Unit Correctness
Ron Graham
In many situations, you may not need an algebraic solution to a problem. Generally speaking, carrying the algebra only helps you if you're going to solve the problem again with different numbers. By that time, you might well resort to a computer program. :-)

Whether you need the algebra or not, you will probably need to consider the units. We have a tendency not to think in terms of units -- we lump dollars and cents together, for instance, and call it "change."

If you apply an equation without considering the units, you may actually forget they're there. Then your answers will be wrong -- or, perhaps worse, you make the correction on the spot (because you realized what you'd forgotten), but the next person to follow your steps will get the wrong answer and may not know what to do. (The next person may not even realize the answer's wrong.)

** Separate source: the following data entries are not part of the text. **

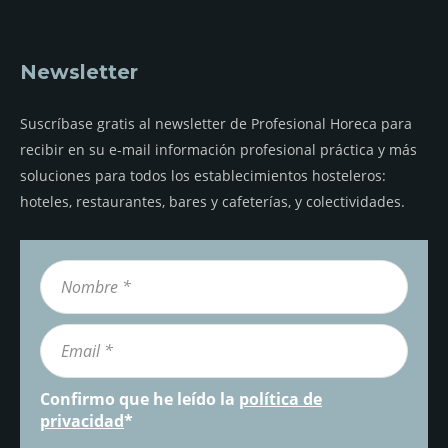
Newsletter
Suscríbase gratis al newsletter de Profesional Horeca para
recibir en su e-mail información profesional práctica y más
soluciones para todos los establecimientos hosteleros:
hoteles, restaurantes, bares y cafeterías, y colectividades.
Confirmo que he leído la
política de
privacidad
*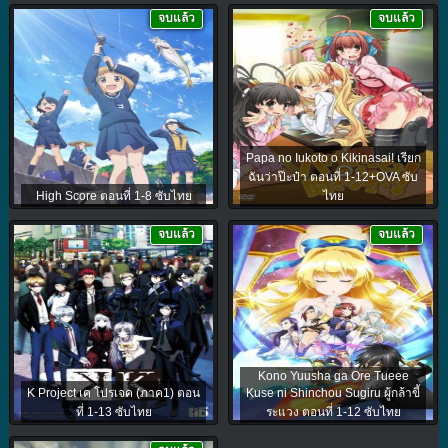
จบแล้ว
จบแล้ว
Papa no Iukoto o Kikinasai! เรียก
ฉันว่าป๊ะป๋า ตอนที่ 1-12+OVA ซับ
High Score ตอนที่ 1-8 ซับไทย
ไทย
จบแล้ว
จบแล้ว
Kono Yuusha ga Ore Tueee
K Project เค โปรเจค (ภาค1) ตอน
Kuse ni Shinchou Sugiru ผู้กล้าขี้
ที่ 1-13 ซับไทย
ระแวง ตอนที่ 1-12 ซับไทย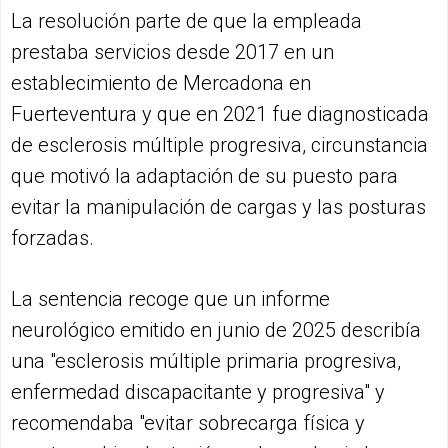
La resolución parte de que la empleada
prestaba servicios desde 2017 en un
establecimiento de Mercadona en
Fuerteventura y que en 2021 fue diagnosticada
de esclerosis múltiple progresiva, circunstancia
que motivó la adaptación de su puesto para
evitar la manipulación de cargas y las posturas
forzadas.
La sentencia recoge que un informe
neurológico emitido en junio de 2025 describía
una "esclerosis múltiple primaria progresiva,
enfermedad discapacitante y progresiva" y
recomendaba "evitar sobrecarga física y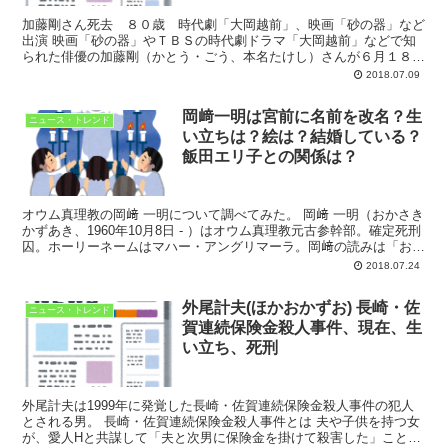
加藤剛さん死去 ８０歳 時代劇「大岡越前」、映画「砂の器」など
出演 映画「砂の器」やＴＢＳの時代劇ドラマ「大岡越前」などで知
られた俳優の加藤剛（かとう・ごう、本名たけし）さんが６月１８日
に死去していたことが８日、分かった。８０歳。静岡県出身...
2018.07.09
岡﨑一明は宮前に名前を改名？生
ニュース・トレンド
い立ちは？絵は？結婚している？
飯田エリ子との関係は？
オウム真理教の岡﨑 一明について調べてみた。 岡﨑 一明（おかさき
かずあき、1960年10月8日 - ）はオウム真理教元古参幹部。確定死刑
囚。ホーリーネームはマハー・アングリマーラ。岡﨑の読みは「おか
ざき」ではなく、「おかさき」である。...
2018.07.24
外尾計夫(ほかおかずお) 長崎・佐
ニュース・トレンド
賀連続保険金殺人事件、現在、生
い立ち、死刑
外尾計夫は1999年に発覚した長崎・佐賀連続保険金殺人事件の犯人
とされる男。 長崎・佐賀連続保険金殺人事件とは 夫や子供を持つ女
が、愛人Hと共謀して「夫と次男に保険金を掛けて殺害した」ことで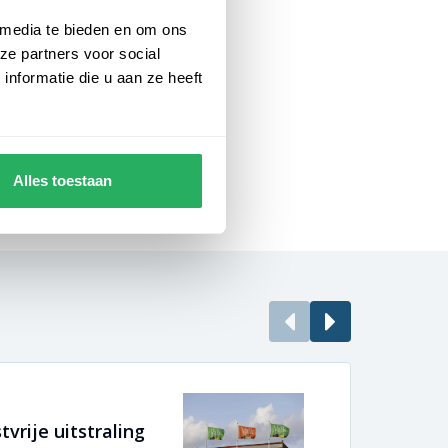
 media te bieden en om ons
ze partners voor social
nformatie die u aan ze heeft
Alles toestaan
vrije uitstraling
Enor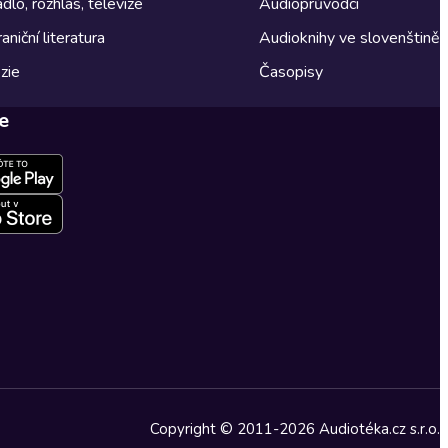
dlo, rozhlas, televize
Audioprůvodci
aniční literatura
Audioknihy ve slovenštině
zie
Časopisy
e
Copyright © 2011-2026 Audiotéka.cz s.r.o.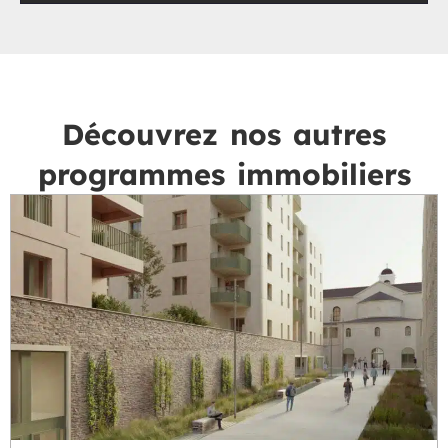
Découvrez nos autres
programmes immobiliers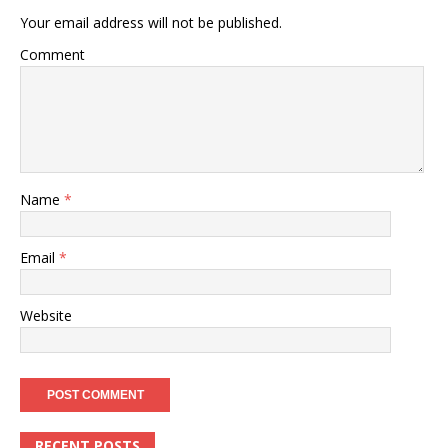
Your email address will not be published.
Comment
Name
*
Email
*
Website
RECENT POSTS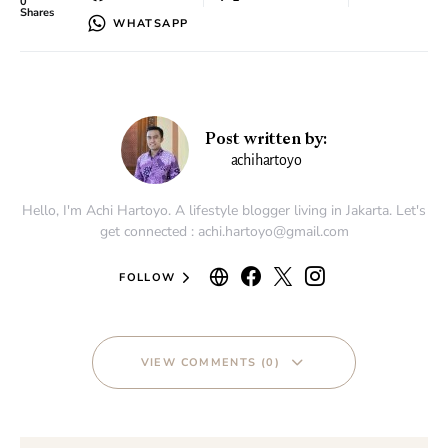
0
Shares
WHATSAPP
Post written by:
achihartoyo
Hello, I'm Achi Hartoyo. A lifestyle blogger living in Jakarta. Let's
get connected : achi.hartoyo@gmail.com
FOLLOW
VIEW COMMENTS (0)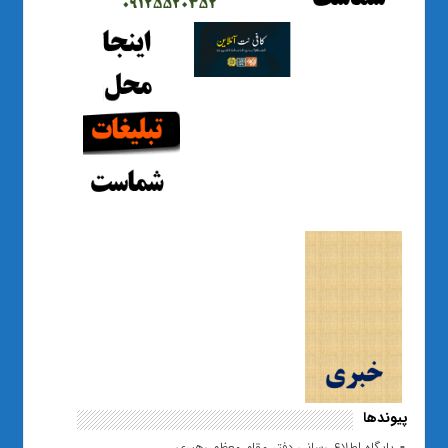
پیوندها
پایگاه اطلاع رسانی دفتر مقام معظم رهبری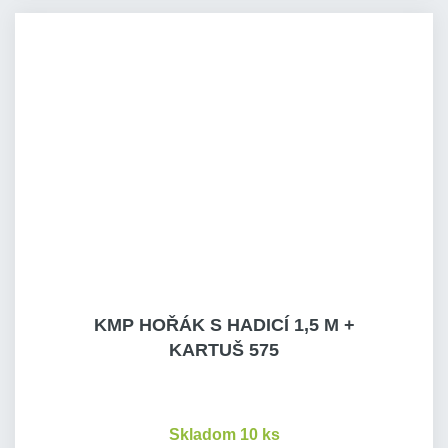
KMP HOŘÁK S HADICÍ 1,5 M +
KARTUŠ 575
Skladom 10 ks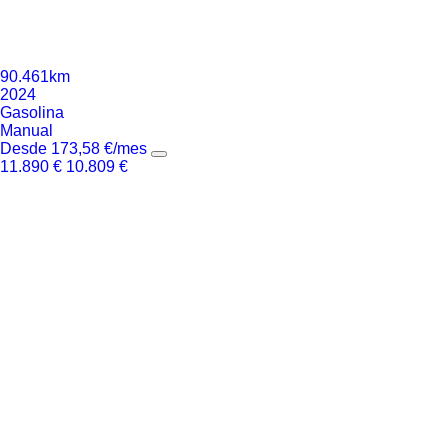
90.461km
2024
Gasolina
Manual
Desde
173,58
€
/mes
11.890
€
10.809
€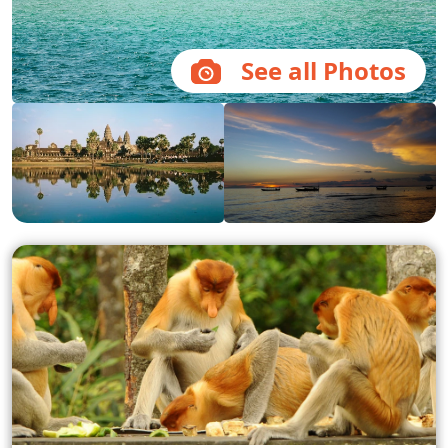
See all Photos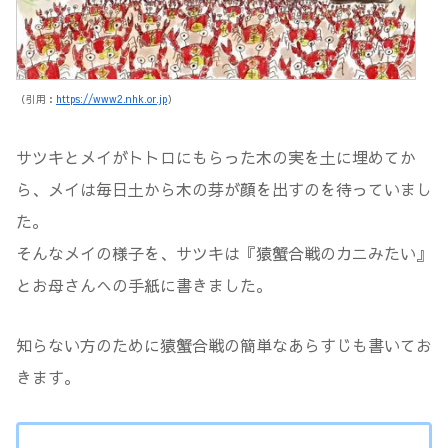
（引用：
https://www2.nhk.or.jp
）
サツキとメイがトトロにもらった木の実を土に埋めてか
ら、メイは毎日土から木の芽が顔を出すのを待っていまし
た。
そんなメイの様子を、サツキは『猿蟹合戦のカニみたい』
とお母さんへの手紙に書きました。
知らない方のために猿蟹合戦の簡単なあらすじも書いてお
きます。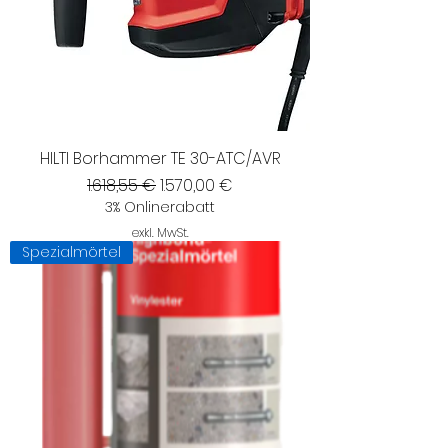
HILTI Borhammer TE 30-ATC/AVR
Standardpreis
Sale-Preis
1.618,55 €
1.570,00 €
3% Onlinerabatt
exkl. MwSt.
Spezialmörtel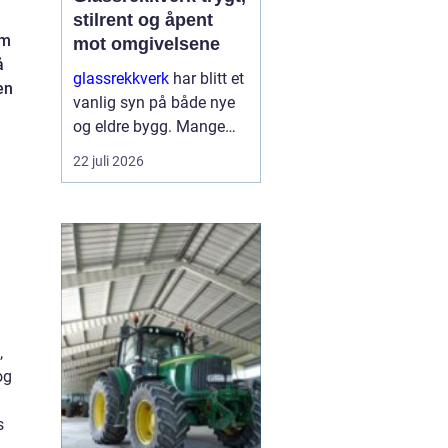
stilrent og åpent
om
mot omgivelsene
å
glassrekkverk
har blitt et
en
vanlig syn på både nye
og eldre bygg. Mange
velger denne løsningen
22 juli 2026
fordi den kombinerer
sikkerhet med et lett og
moderne uttrykk. I stedet
for tunge, tette r...
,
og
s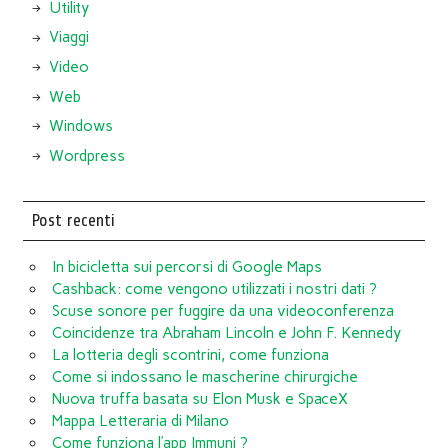
Utility
Viaggi
Video
Web
Windows
Wordpress
Post recenti
In bicicletta sui percorsi di Google Maps
Cashback: come vengono utilizzati i nostri dati ?
Scuse sonore per fuggire da una videoconferenza
Coincidenze tra Abraham Lincoln e John F. Kennedy
La lotteria degli scontrini, come funziona
Come si indossano le mascherine chirurgiche
Nuova truffa basata su Elon Musk e SpaceX
Mappa Letteraria di Milano
Come funziona l’app Immuni ?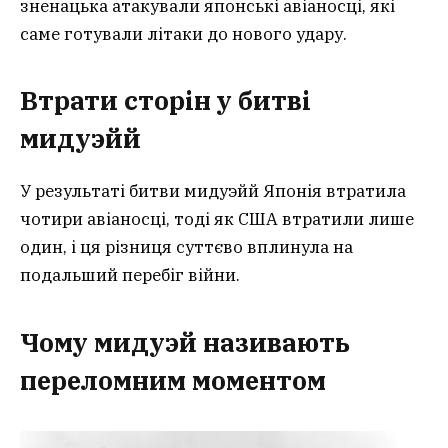
зненацька атакували японські авіаносці, які
саме готували літаки до нового удару.
Втрати сторін у битві
мидуэй
й
У результаті битви мидуэйй Японія втратила
чотири авіаносці, тоді як США втратили лише
один, і ця різниця суттєво вплинула на
подальший перебіг війни.
Чому мидуэй називають
переломним моментом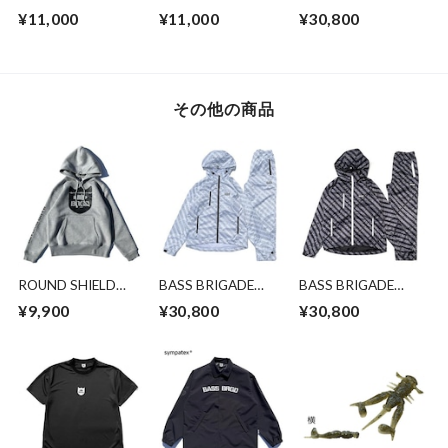
HOODIE - GREY -
HOODIE - BLACK
PACKABLE JACKET
¥11,000
¥11,000
¥30,800
-
& PANTS SET -
WHITE
その他の商品
ROUND SHIELD
BASS BRIGADE
BASS BRIGADE
HOODIE
PACKABLE JACKET
PACKABLE JACKET
¥9,900
¥30,800
¥30,800
GREY/BLACK
& PANTS SET -
& PANTS SET -
WHITE
BLACK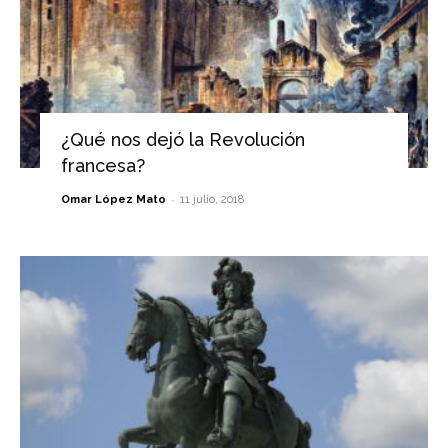
¿Qué nos dejó la Revolución
francesa?
-
Omar López Mato
11 julio, 2018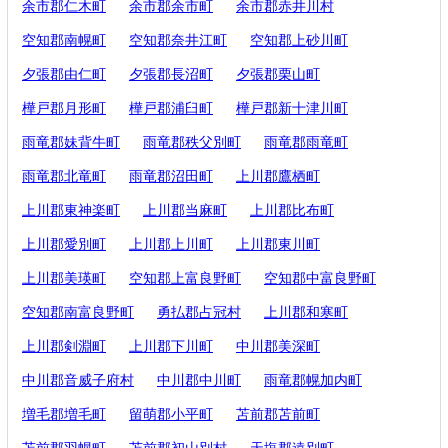
余市郡仁木町
余市郡余市町
余市郡赤井川村
空知郡南幌町
空知郡奈井江町
空知郡上砂川町
夕張郡由仁町
夕張郡長沼町
夕張郡栗山町
樺戸郡月形町
樺戸郡浦臼町
樺戸郡新十津川町
雨竜郡妹背牛町
雨竜郡秩父別町
雨竜郡雨竜町
雨竜郡北竜町
雨竜郡沼田町
上川郡鷹栖町
上川郡東神楽町
上川郡当麻町
上川郡比布町
上川郡愛別町
上川郡上川町
上川郡東川町
上川郡美瑛町
空知郡上富良野町
空知郡中富良野町
空知郡南富良野町
勇払郡占冠村
上川郡和寒町
上川郡剣淵町
上川郡下川町
中川郡美深町
中川郡音威子府村
中川郡中川町
雨竜郡幌加内町
増毛郡増毛町
留萌郡小平町
苫前郡苫前町
苫前郡羽幌町
苫前郡初山別村
天塩郡遠別町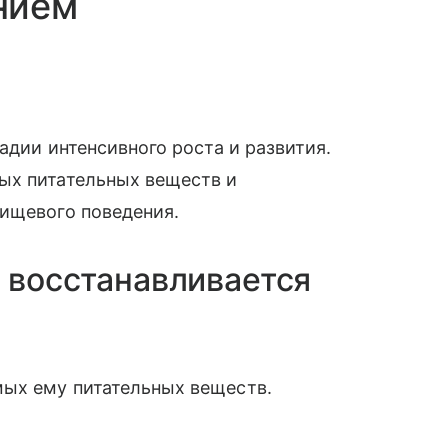
нием
тадии интенсивного роста и развития.
ых питательных веществ и
пищевого поведения.
о восстанавливается
мых ему питательных веществ.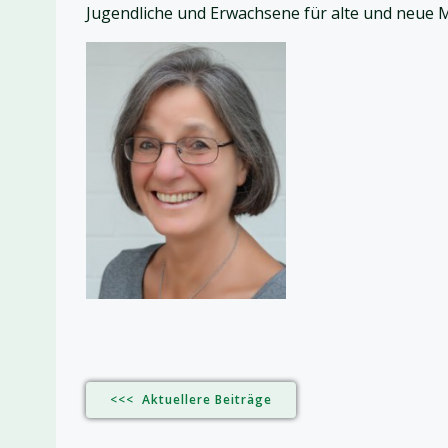
Jugendliche und Erwachsene für alte und neue M
<<< Aktuellere Beiträge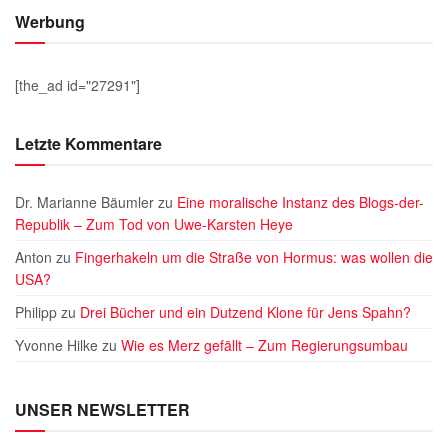
Werbung
[the_ad id="27291"]
Letzte Kommentare
Dr. Marianne Bäumler
zu
Eine moralische Instanz des Blogs-der-
Republik – Zum Tod von Uwe-Karsten Heye
Anton
zu
Fingerhakeln um die Straße von Hormus: was wollen die
USA?
Philipp
zu
Drei Bücher und ein Dutzend Klone für Jens Spahn?
Yvonne Hilke
zu
Wie es Merz gefällt – Zum Regierungsumbau
UNSER NEWSLETTER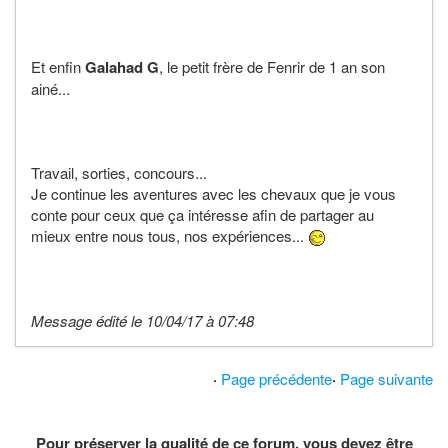
Et enfin
Galahad G
, le petit frère de Fenrir de 1 an son
ainé...
Travail, sorties, concours...
Je continue les aventures avec les chevaux que je vous
conte pour ceux que ça intéresse afin de partager au
mieux entre nous tous, nos expériences...
Message édité le 10/04/17 à 07:48
·
Page précédente
·
Page suivante
Pour préserver la qualité de ce forum, vous devez être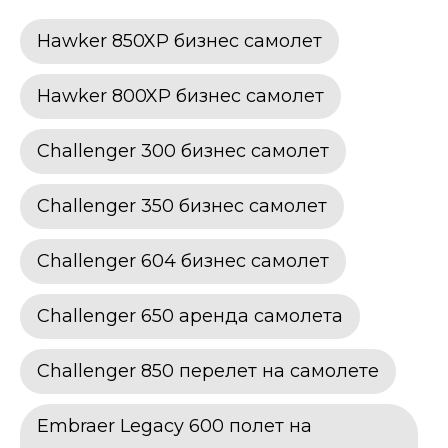
Hawker 850XP бизнес самолет
Hawker 800XP бизнес самолет
Challenger 300 бизнес самолет
Challenger 350 бизнес самолет
Challenger 604 бизнес самолет
Challenger 650 аренда самолета
Challenger 850 перелет на самолете
Embraer Legacy 600 полет на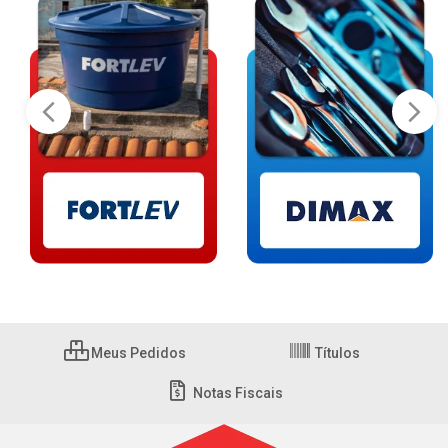
Meus Pedidos
Títulos
Notas Fiscais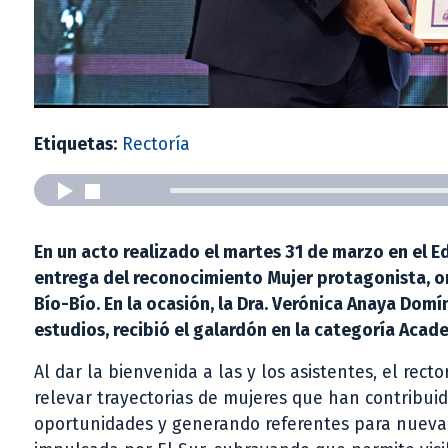
Etiquetas:
Rectoría
En un acto realizado el martes 31 de marzo en el Ed
entrega del reconocimiento Mujer protagonista, or
Bío-Bío. En la ocasión, la Dra. Verónica Anaya Do
estudios, recibió el galardón en la categoría Acad
Al dar la bienvenida a las y los asistentes, el rec
relevar trayectorias de mujeres que han contribuid
oportunidades y generando referentes para nuevas g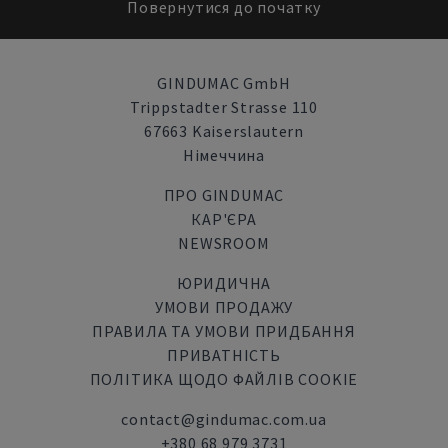
Повернутися до початку
GINDUMAC GmbH
Trippstadter Strasse 110
67663 Kaiserslautern
Німеччина
ПРО GINDUMAC
КАР'ЄРА
NEWSROOM
ЮРИДИЧНА
УМОВИ ПРОДАЖУ
ПРАВИЛА ТА УМОВИ ПРИДБАННЯ
ПРИВАТНІСТЬ
ПОЛІТИКА ЩОДО ФАЙЛІВ COOKIE
contact@gindumac.com.ua
+380 68 979 3731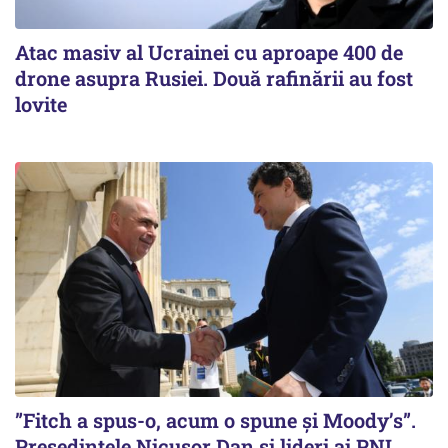
Atac masiv al Ucrainei cu aproape 400 de
drone asupra Rusiei. Două rafinării au fost
lovite
”Fitch a spus-o, acum o spune și Moody’s”.
Președintele Nicușor Dan și lideri ai PNL,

If you mix these units You may lose this info
pounds force and pounds mass g
feet and inches 12
dollars and cents 100
minutes and seconds 60
degrees and radians 57.296, or (pi/180)

What You Can Do

  1. Always perform a sanity check! Plug in a reasonable set of numbers first, with their units, make sure the answers make sense, then replace the numbers with algebraic symbols.
  2. Use easily recognized, standard units. There's a standard joke among engineers about measuring velocity in "furlongs/fortnight."
  3. If there is any chance that your audience or customers are outside the USA, go metric! If you (or others in your organization) aren't comfortable in metric units, solve the problem in English units then convert the results! (This means your mileage varies if you're working with CAD.)

    An example of a situation where metric units won't help is the case of tooling in English units. Then you still have to design for manufacturability.

  4. Don't forget that some parameters and variables are invisible. You can't see them among either inputs or outputs. And nearly all unit-conversion parameters fall into this category. The more complex the calculations, the more difficult -- and the more essential -- the bookkeeping.